A mini-heatwave has already pushed temperatures into the high 20s and they could soar higher on Friday, according to the Met Office.
While many people are enjoying the warmer temperatures, they can be less comfortable for our pets, and recent high temperatures have again warned of the dangers of leaving pets in hot cars.
Despite repeated warnings from animal rights organizations, many people still find it acceptable to leave a dog or other pet in a car on a hot day, as long as it is in the shade or the windows are open.
But even on a relatively mild day, the inside of a car can quickly become dangerously hot. That RSPCA warns that with an outside temperature of 22 degrees inside a car, a dangerous 47 degrees can be reached within an hour. A dog caught in this type of heat risks fatal heat stroke or a heart attack.
Is it illegal to leave a dog in a hot car?
It is not illegal to leave a pet unattended in a car. However, if the animal becomes ill or dies because it was left behind, you can be charged with animal cruelty under the Animal Welfare Act 2006.
In such cases you can be sentenced to up to 51 weeks in prison and a fine of up to £20,000. In 2017, a pet owner was fined nearly £2,000 when his three dogs died after being left in a hot car for five hours.
What to do if you see a dog locked in a hot car
If you spot a dog or other animal in distress in a car on a hot day, you should act immediately.
If you are in a public area such as a store, venue, event, or rest stop, note the car’s make, model, color, and registration number, then go inside and ask to make an announcement. If this does not bring the owner out or you are in a location where it is impossible to locate the owner, dial 999 and ask for the police.
If you feel the situation is critical, the animal is suffering and there is no other option, you can break a window to save the dog, but be aware there are legal ramifications. Breaking into the car to rescue an animal could still be considered criminal damage and you could have to defend your actions in court.
The RSPCA’s advice, if you decide to take such action, is that you tell the police in advance what you intend to do and why. Take photos or videos of the dog and the names and numbers of any witnesses to the incident.

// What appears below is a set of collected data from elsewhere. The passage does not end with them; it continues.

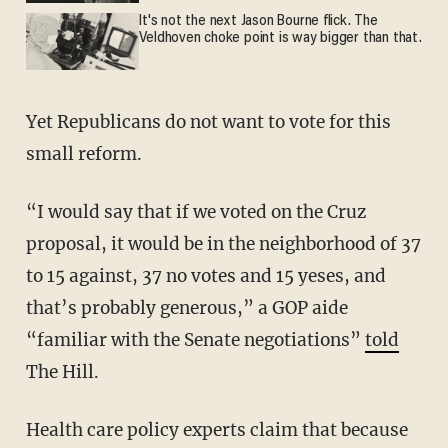
It's not the next Jason Bourne flick. The
Veldhoven choke point is way bigger than that.
Yet Republicans do not want to vote for this
small reform.
“I would say that if we voted on the Cruz
proposal, it would be in the neighborhood of 37
to 15 against, 37 no votes and 15 yeses, and
that’s probably generous,” a GOP aide
“familiar with the Senate negotiations”
told
The Hill.
Health care policy experts claim that because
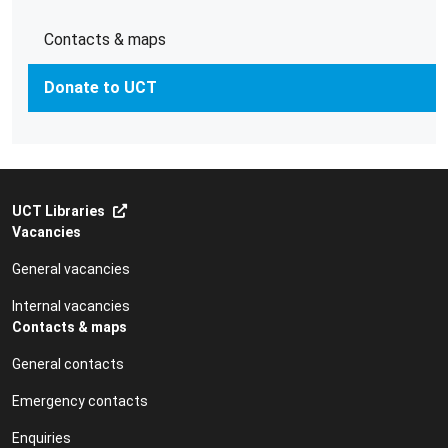
Contacts & maps
Donate to UCT
UCT Libraries
Vacancies
General vacancies
Internal vacancies
Contacts & maps
General contacts
Emergency contacts
Enquiries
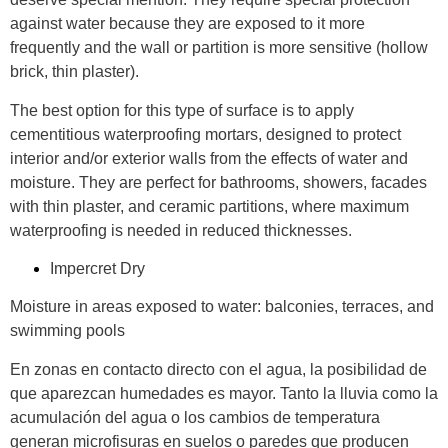
against water because they are exposed to it more
frequently and the wall or partition is more sensitive (hollow
brick, thin plaster).
The best option for this type of surface is to apply
cementitious waterproofing mortars, designed to protect
interior and/or exterior walls from the effects of water and
moisture. They are perfect for bathrooms, showers, facades
with thin plaster, and ceramic partitions, where maximum
waterproofing is needed in reduced thicknesses.
Impercret Dry
Moisture in areas exposed to water: balconies, terraces, and
swimming pools
En zonas en contacto directo con el agua, la posibilidad de
que aparezcan humedades es mayor. Tanto la lluvia como la
acumulación del agua o los cambios de temperatura
generan microfisuras en suelos o paredes que producen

The law states that you have a lawful excuse to do damage if you believe that the owner of the property you damaged would consent to the damage if they knew the circumstances.
If the animal isn’t obviously in distress but you’re concerned, the RSPCA suggests you try to determine how long the dog has been in the car – a pay and display ticket could help with this – and make note of it Registration of the car. If the owner returns but you still feel the situation was dangerous for the dog, you can still report the incident to the police. If you are in a store, venue or event, ask staff to make an announcement to alert the owner of the situation. If possible, have someone stay with the dog to monitor its condition. If they show signs of stress or heat stroke, such as B. severe wheezing, vomiting or glassy eyes, be prepared to dial 999.

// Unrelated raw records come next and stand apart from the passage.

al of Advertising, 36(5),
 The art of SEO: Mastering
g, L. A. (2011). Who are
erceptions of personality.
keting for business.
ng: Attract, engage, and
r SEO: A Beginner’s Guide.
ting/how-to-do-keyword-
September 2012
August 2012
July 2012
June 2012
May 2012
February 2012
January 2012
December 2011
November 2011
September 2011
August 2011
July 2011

How to take care of your dog in hot weather
When traveling with your pet, a few simple steps will ensure it is safe and comfortable. First, make sure your dog can stay cool while traveling by using air conditioning or opening a window. Bring plenty of fresh drinking water and a bowl, and take plenty of breaks to give them a drink. If you suspect the dog is too hot, stop in a safe place and give them a good glass of water, preferably in the shade.
If you suspect your dog is getting heatstroke on a trip, stop in a safe place and move him to a shaded or cool area.
Signs of heat exhaustion/heat stroke include excessive thirst, excessive panting, increased heart rate, fever, vomiting, glassy eyes, dizziness and lethargy.
If your dog develops any of these symptoms, the RSPCA recommends dousing the animal with cool (not cold) water or using wet towels or a fan to cool it. You should also let him drink small amounts of cool water and take him to a vet to be checked out.